**What to work on**
Here the job is to copy the data exactly and to exclude every image from it.

Records shown: Begin

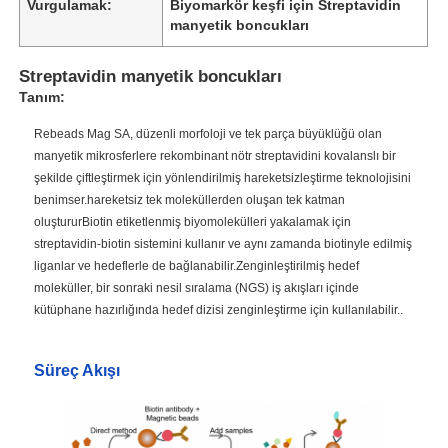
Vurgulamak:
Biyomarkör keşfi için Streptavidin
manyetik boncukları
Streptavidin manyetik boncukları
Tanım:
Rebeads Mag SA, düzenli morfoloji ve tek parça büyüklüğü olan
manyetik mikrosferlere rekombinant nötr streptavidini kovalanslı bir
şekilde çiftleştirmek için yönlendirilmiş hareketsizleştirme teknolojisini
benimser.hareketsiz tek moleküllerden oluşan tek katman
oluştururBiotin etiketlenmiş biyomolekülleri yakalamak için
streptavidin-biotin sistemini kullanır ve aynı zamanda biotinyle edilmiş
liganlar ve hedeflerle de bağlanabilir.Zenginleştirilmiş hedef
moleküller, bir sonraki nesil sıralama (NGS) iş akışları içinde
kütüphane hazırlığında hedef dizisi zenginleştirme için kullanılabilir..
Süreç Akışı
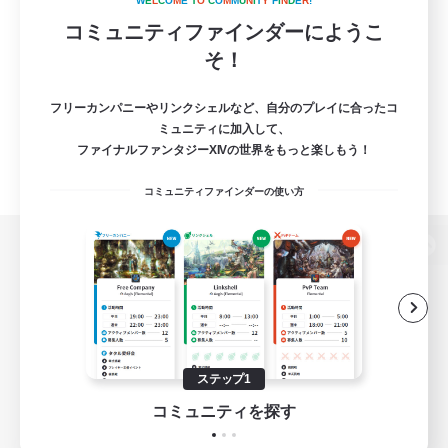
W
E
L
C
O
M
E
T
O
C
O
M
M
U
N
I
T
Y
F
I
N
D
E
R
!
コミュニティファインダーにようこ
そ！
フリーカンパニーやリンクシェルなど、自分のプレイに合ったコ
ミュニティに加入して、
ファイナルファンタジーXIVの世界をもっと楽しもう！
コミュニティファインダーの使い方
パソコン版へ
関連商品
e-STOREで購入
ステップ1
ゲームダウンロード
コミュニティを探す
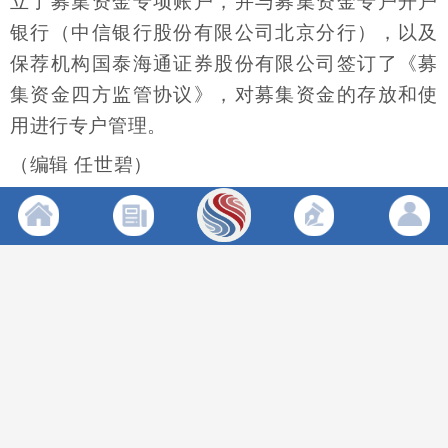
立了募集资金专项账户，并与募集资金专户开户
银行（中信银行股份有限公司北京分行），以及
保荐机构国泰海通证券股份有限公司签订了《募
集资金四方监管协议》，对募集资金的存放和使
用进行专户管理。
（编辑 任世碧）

Records shown: End

**Exercise solution**
Vurgulamak:
Biyomarkör keşfi için Streptavidin
manyetik boncukları
Streptavidin manyetik boncukları
Tanım:
Rebeads Mag SA, düzenli morfoloji ve tek parça büyüklüğü olan
manyetik mikrosferlere rekombinant nötr streptavidini kovalanslı bir
şekilde çiftleştirmek için yönlendirilmiş hareketsizleştirme teknolojisini
benimser.hareketsiz tek moleküllerden oluşan tek katman
oluştururBiotin etiketlenmiş biyomolekülleri yakalamak için
streptavidin-biotin sistemini kullanır ve aynı zamanda biotinyle edilmiş
liganlar ve hedeflerle de bağlanabilir.Zenginleştirilmiş hedef
moleküller, bir sonraki nesil sıralama (NGS) iş akışları içinde
kütüphane hazırlığında hedef dizisi zenginleştirme için kullanılabilir..
Süreç Akışı
W
E
L
C
O
M
E
T
O
C
O
M
M
U
N
I
T
Y
F
I
N
D
E
R
!
コミュニティファインダーにようこ
そ！
フリーカンパニーやリンクシェルなど、自分のプレイに合ったコ
ミュニティに加入して、
ファイナルファンタジーXIVの世界をもっと楽しもう！
コミュニティファインダーの使い方
パソコン版へ
関連商品
e-STOREで購入
ステップ1
ゲームダウンロード
コミュニティを探す
立了募集资金专项账户，并与募集资金专户开户
银行（中信银行股份有限公司北京分行），以及
保荐机构国泰海通证券股份有限公司签订了《募
集资金四方监管协议》，对募集资金的存放和使
用进行专户管理。
（编辑 任世碧）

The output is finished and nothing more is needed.